Today's perspective comes from Joseph Moreno, a Washington, D.C., and New York-based partner in the white collar defense and investigations group at Cadwalader Wickersham & Taft LLP.
What challenges has the pandemic created in your specific area of work?
As a white collar litigator, I can handle many of my clients’ needs remotely but by no means all of them. Court closures and delays are already causing active litigation matters to back up. Certain hearings and conferences can be handled online and it is encouraging to see many state and federal courts in New York, Washington, D.C. and Virginia be flexible and embrace technology to keep pace. Virtual interviews and depositions are also an option in certain situations and in my experience most parties and counsel have bent over backward to make things work.
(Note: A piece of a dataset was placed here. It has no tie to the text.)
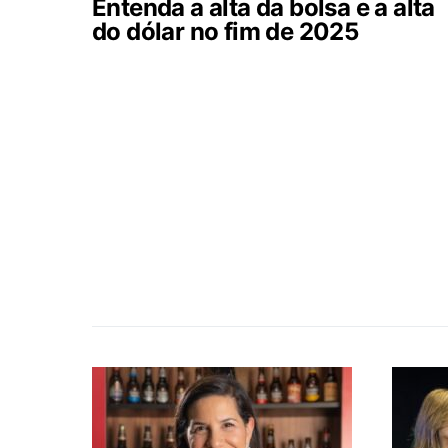
Entenda a alta da bolsa e a alta
do dólar no fim de 2025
But in other matters, particularly with internal investigations, limits on travel and in-person meetings have made it very difficult to keep them moving forward. Certain prosecutors’ and regulators’ offices cannot accept document productions and are operating remotely just like the rest of us. White collar work is certainly not going away, but there are some matters that will largely stall until things return to some degree of normalcy.
How are you and your family adapting at home?
One day at a time. For our family, which is holed up in northern Virginia, the mechanics of getting our four school-aged children to focus on their daily lesson plans and shift to distance learning has gone smoothly. Both my wife and I are U.S. Army veterans, so order, routine and respect are staples in our home. More challenging has been keeping the younger children occupied so the older ones can have the space and quiet they need to work effectively.
And a big question we struggle with is whether and how much to share with them about the pandemic and its likely aftermath. Illness, death and economic turmoil are not easy topics for children to grasp. Yet we feel strongly that if anything good is to come of this we must instill in our children a new respect for their teachers, doctors, nurses and health care providers on the front lines of public service, and the concept that while our family is so fortunate that economically we will likely get through this unharmed, many other Americans will not be so lucky. We are already planning now how our family will not just get through this but will be prepared to help others do the same.
What is the most creative or productive response to the crisis you've witnessed so far?
I do a fair amount of media work and have been a big fan of video conferencing for years. But it’s incredible how many attorneys and clients have wholeheartedly embraced video meetings in the past weeks together with file transfers, whiteboards, and other online work techniques.
I anticipate that after this situation subsides many of these technologies will continue to be used more frequently and effectively going forward, and that law firms and companies will realize there is much to be gained by a remote work force under the right circumstances. Despite the stress this situation has placed on all of us, these technologies are key in letting us continue our practices and serve our clients with as little disruption as possible while also staying close to our families. Remote work has had its ups and downs in the past decade, but how well people have responded remotely during this crisis could be a shot in the arm for telecommuting going forward.
The opinions expressed are those of the author(s) and do not necessarily reflect the views of the firm, its clients, or Portfolio Media Inc., or any of its or their respective affiliates. This article is for general information purposes and is not intended to be and should not be taken as legal advice.